Quick Reference

Time Period:
Prior to 1937

End of Main Street
Greenfield, MA

Chalk Drawing








One of three pieces of the same subject, the Potter Homstead, in Greenfield, MA. This piece is the chalk drawing from which the 2 oils were painted. There are two oils and one chalk. See links below for more information regarding each piece.

Related Links

Featured Artwork: In The Afternoon Sun

RSW's Diary Comments

An excerpt from RSW's diary comments for The Potter Homestead.

Mr. Francis P. Garvan
Mr. Francis P. Garvan
Mr. Garvan and his wife Mabel (Brady) spent
years compiling one of the finest collections
of early American home decor, furnishings,
and decorative silver serveware in her name.

"Painted 1937. One of the many paintings I made this season of 1937 through Macbeth for a Mr. Garvan who wished to present a collection of paintings to Yale University showing the growth of architecture (largely churches but also of fine dwellings) in America. I made many of this series but Mr. Garvan suddenly died before he could honor his contract with me, much to my loss. Since I could now sell them privately the above canvas was bought by the owner of the house itself, Mrs. Arthur D. Potter, of 486 Main Street, Greenfield, Mass. and hangs in her beautiful drawing room."

Editor's Note:

This is remarkable. We have, at the most, three sepia prints of chalk drawings and this is by far the best of them. Why there is a print, we do not know. It could be for any number of reasons but primarily the sepias were used to send to galleries and exhibition panels as an illustration of the painting. Not all paintings have sepias, probably because it would be expensive. However, because this pastel is linked to the Garvan Commission, it is likely that Woodward made the chalk at the scene to paint later in his studio and the print was made and sent to Mr. Garvan for his approval of the subject which is the "fine dwelling."

Additional Notes

The Potter home- front view
The Potter home- front view

The timing of this commission of paintings is coinciding with two substantial events of historic significance being celebrated in Vermont. There are two anniversaries. The first is the 175th anniversary of the Battle of Bennington. It is one of the most significant battles of the Revolutionary War and perhaps marks the turning point of the war. The victory would lead to the victory at Saratoga Springs weeks later. For that celebration, the Bennington Church is being renovated and will hold a rededication ceremony to commemorate the anniversary. Approximately 60 miles to the north is the East Poultney church that is in the midst of a full restoration, funded by its hometown son George Jones, co-founder of the New York Times (NYT) newspaper. Poultney is linked forever to Bennington because it was attacked by the British before the Battle of Bennington and its women and children walked the 60 miles in the dark of night to Bennington for safety and to warn Bennington of the British troops impending approach.
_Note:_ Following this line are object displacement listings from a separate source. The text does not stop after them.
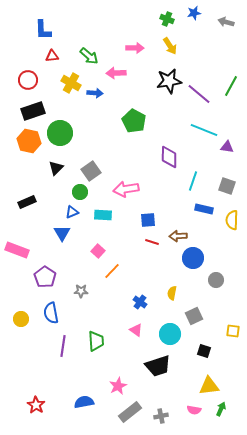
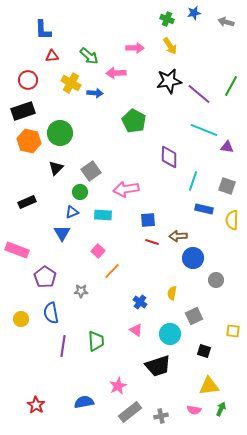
black rectangle at (33, 111): moved 10 px left
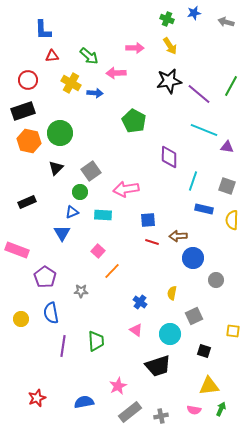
red star at (36, 405): moved 1 px right, 7 px up; rotated 18 degrees clockwise
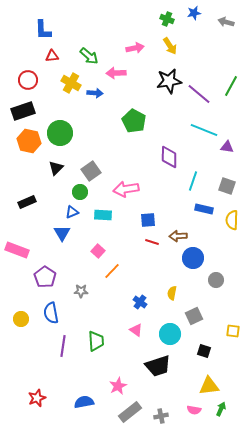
pink arrow at (135, 48): rotated 12 degrees counterclockwise
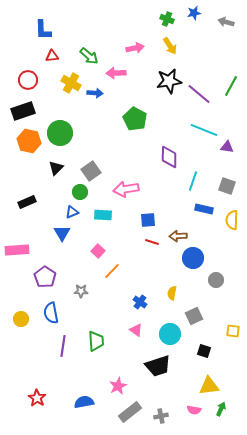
green pentagon at (134, 121): moved 1 px right, 2 px up
pink rectangle at (17, 250): rotated 25 degrees counterclockwise
red star at (37, 398): rotated 18 degrees counterclockwise
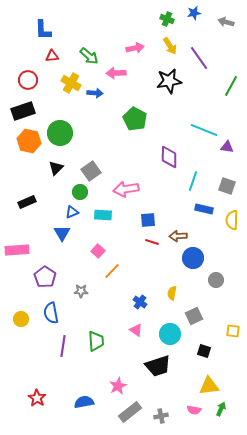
purple line at (199, 94): moved 36 px up; rotated 15 degrees clockwise
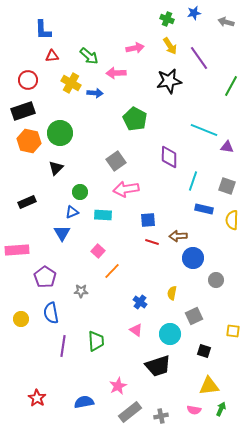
gray square at (91, 171): moved 25 px right, 10 px up
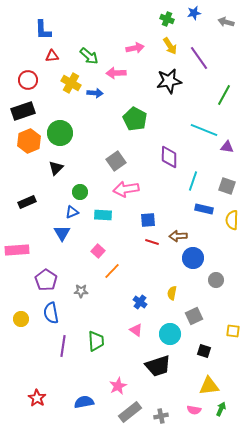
green line at (231, 86): moved 7 px left, 9 px down
orange hexagon at (29, 141): rotated 25 degrees clockwise
purple pentagon at (45, 277): moved 1 px right, 3 px down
It is fair to say that this is a BIG deal at the time. Heck, the NYTs is covering its progress regularly in its paper. People like Garvan, and probably Electra Havemeyer Webb, founder of the Shelburne Museum and sister to Woodward's best customer, Adaline Frelinghuysen, both devoted Vermonters, are in all likelihood involved. There is no way this is not a big deal for Woodward and his career, possibly to his legacy as well. Then misfortune with the death of Mr. Garvan, and Mrs. Garvan does not honor her husband's deal with Woodward. We have a couple theories as to why but that is for an essay we are currently working on and coming soon.

The Potter home- side view
The Potter home- side view

There are 3 known paintings of the Potter homestead, 2 oils and 1 chalk drawing. One of the paintings was intended to be part of the Francis Garvin commission. Garvin, through the MacBeth Galleries, commissioned Woodward to paint historically significant New England architecture demonstrating its "growth." The series was to focus mostly on churches but include certain "fine dwellings." RSW only painted 3 churches in oil before Garvin's unexpected and sudden death (there were, we believe, a number of unfinished paintings - 1 oil and 2 chalks plus a sketch in pencil) and as far as we know the was the only home. Photographs of the Potter Homestead were found in RSW's personal items along with pictures of the Bennington Church, we believe to work from in his studio.